**TASK REQUIREMENTS**
Transcribe word for word the section of the records below that opens with the line containing "Infinix Zero 5G 2023 vs Redmi Note 12" and closes with the line containing "ಬೆಂಗಳೂರು : ನಟ ದರ್ಶನ್ ಅವರು ಕೊಲೆ ಪ್ರಕರಣದಲ್ಲಿ"; drop every picture.

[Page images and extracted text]
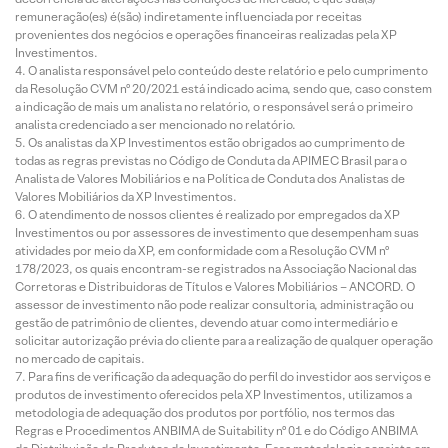
remuneração(es) é(são) indiretamente influenciada por receitas
provenientes dos negócios e operações financeiras realizadas pela XP
Investimentos.
O analista responsável pelo conteúdo deste relatório e pelo cumprimento
da Resolução CVM nº 20/2021 está indicado acima, sendo que, caso constem
a indicação de mais um analista no relatório, o responsável será o primeiro
analista credenciado a ser mencionado no relatório.
Os analistas da XP Investimentos estão obrigados ao cumprimento de
todas as regras previstas no Código de Conduta da APIMEC Brasil para o
Analista de Valores Mobiliários e na Política de Conduta dos Analistas de
Valores Mobiliários da XP Investimentos.
O atendimento de nossos clientes é realizado por empregados da XP
Investimentos ou por assessores de investimento que desempenham suas
atividades por meio da XP, em conformidade com a Resolução CVM nº
178/2023, os quais encontram-se registrados na Associação Nacional das
Corretoras e Distribuidoras de Títulos e Valores Mobiliários – ANCORD. O
assessor de investimento não pode realizar consultoria, administração ou
gestão de patrimônio de clientes, devendo atuar como intermediário e
solicitar autorização prévia do cliente para a realização de qualquer operação
no mercado de capitais.
Para fins de verificação da adequação do perfil do investidor aos serviços e
produtos de investimento oferecidos pela XP Investimentos, utilizamos a
metodologia de adequação dos produtos por portfólio, nos termos das
Regras e Procedimentos ANBIMA de Suitability nº 01 e do Código ANBIMA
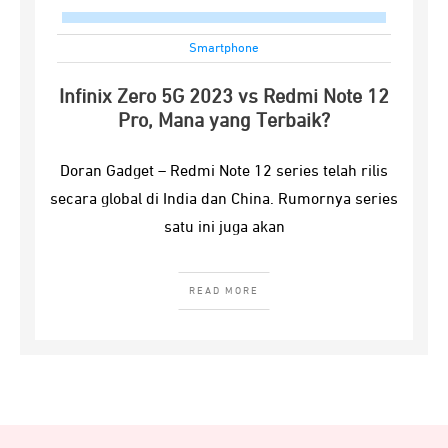
Smartphone
Infinix Zero 5G 2023 vs Redmi Note 12
Pro, Mana yang Terbaik?
Doran Gadget – Redmi Note 12 series telah rilis
secara global di India dan China. Rumornya series
satu ini juga akan
READ MORE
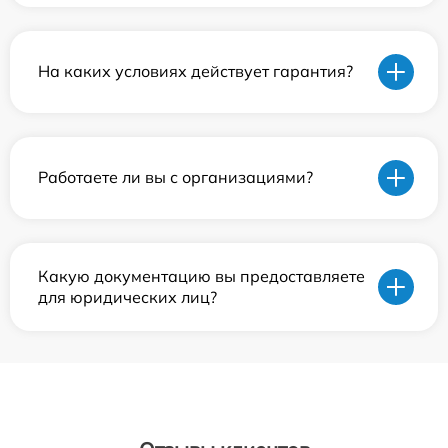
На каких условиях действует гарантия?
Работаете ли вы с организациями?
Какую документацию вы предоставляете
для юридических лиц?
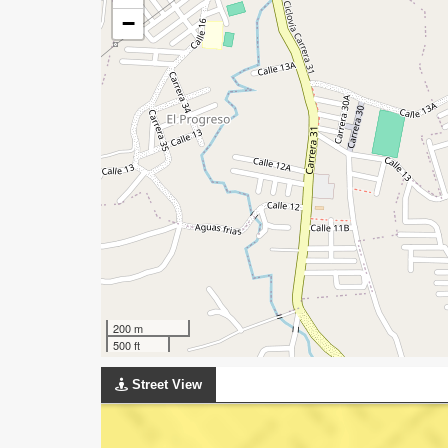
−
200 m
500 ft
Street View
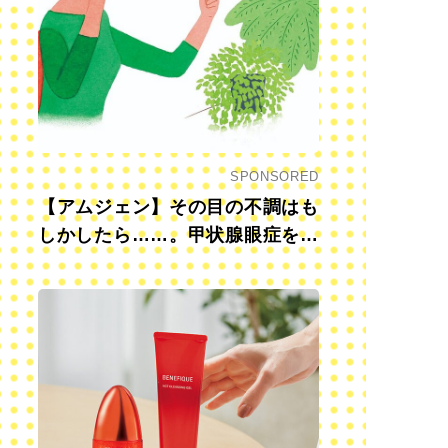
SPONSORED
【アムジェン】その目の不調はも
しかしたら……。甲状腺眼症を知
っていますか？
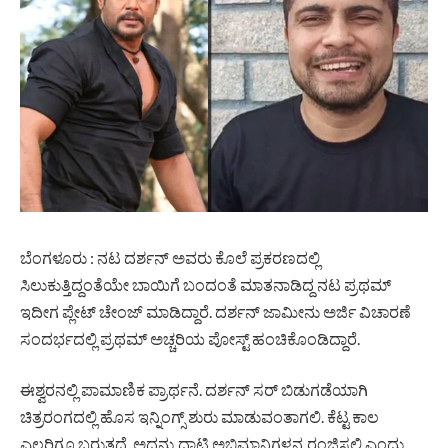
ಬೆಂಗಳೂರು : ನಟ ದರ್ಶನ್ ಅವರು ಕೊಲೆ ಪ್ರಕರಣದಲ್ಲಿ
ಸಿಲುಕುತ್ತಿದ್ದಂತೆಯೇ ಬಾಯಿಗೆ ಬಂದಂತೆ ಮಾತನಾಡಿದ್ದ ನಟ ಪ್ರಥಮ್
ಇದೀಗ ಪ್ಲೇಟ್ ಚೇಂಜ್ ಮಾಡಿದ್ದಾರೆ. ದರ್ಶನ್ ಜಾಮೀನು ಅರ್ಜಿ ವಿಚಾರಣೆ
ಸಂದರ್ಭದಲ್ಲಿ ಪ್ರಥಮ್ ಅಚ್ಚರಿಯ ಪೋಸ್ಟ್ ಹಂಚಿಕೊಂಡಿದ್ದಾರೆ.
ಈಶ್ವರನಲ್ಲಿ ಪಾಮಾಣಿಕ ಪ್ರಾರ್ಥನೆ. ದರ್ಶನ್ ಸರ್ ಬಿಡುಗಡೆಯಾಗಿ
ಚಿತ್ರರಂಗದಲ್ಲಿ ಹೊಸ ಇನ್ನಿಂಗ್ಸ್ ಶುರು ಮಾಡುವಂತಾಗಲಿ. ಕೆಟ್ಟ ಕಾಲ
ಎಲ್ಲರಿಗೂ ಬರುತ್ತದೆ. ಅದನ್ನು ದಾಟಿ ಅಭಿಮಾನಿಗಳನ್ನ ರಂಜಿಸಲಿ ಎಂದು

**EXERCISE OUTPUT**
Infinix Zero 5G 2023 vs Redmi Note 12
Pro, Mana yang Terbaik?
Doran Gadget – Redmi Note 12 series telah rilis
secara global di India dan China. Rumornya series
satu ini juga akan
READ MORE
На каких условиях действует гарантия?
Работаете ли вы с организациями?
Какую документацию вы предоставляете
для юридических лиц?
−
200 m
500 ft
Street View
SPONSORED
【アムジェン】その目の不調はも
しかしたら……。甲状腺眼症を知
っていますか？
ಬೆಂಗಳೂರು : ನಟ ದರ್ಶನ್ ಅವರು ಕೊಲೆ ಪ್ರಕರಣದಲ್ಲಿ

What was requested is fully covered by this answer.